[Items from a data source]
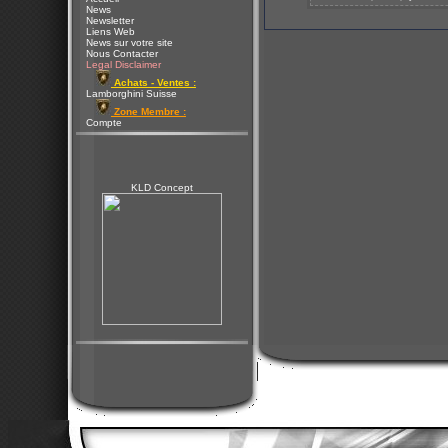
News
Newsletter
Liens Web
News sur votre site
Nous Contacter
Legal Disclaimer
Achats - Ventes :
Lamborghini Suisse
Zone Membre :
Compte
KLD Concept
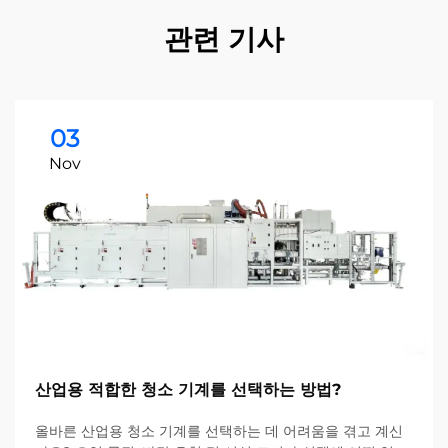
관련 기사
03
Nov
산업용 적합한 청소 기계를 선택하는 방법?
올바른 산업용 청소 기계를 선택하는 데 어려움을 겪고 계신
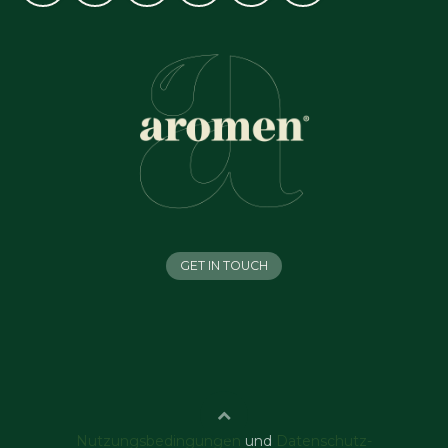
GET IN TOUCH
Nutzungsbedingungen
und
Datenschutz-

- Task description
Can the lines from the one with "Lamborghini Suisse" to the end of the records above be quoted exactly, both ends included, with every picture omitted?

- Expected output
Lamborghini Suisse
Zone Membre :
Compte
KLD Concept
관련 기사
03
Nov
산업용 적합한 청소 기계를 선택하는 방법?
올바른 산업용 청소 기계를 선택하는 데 어려움을 겪고 계신
GET IN TOUCH
Nutzungsbedingungen
und
Datenschutz-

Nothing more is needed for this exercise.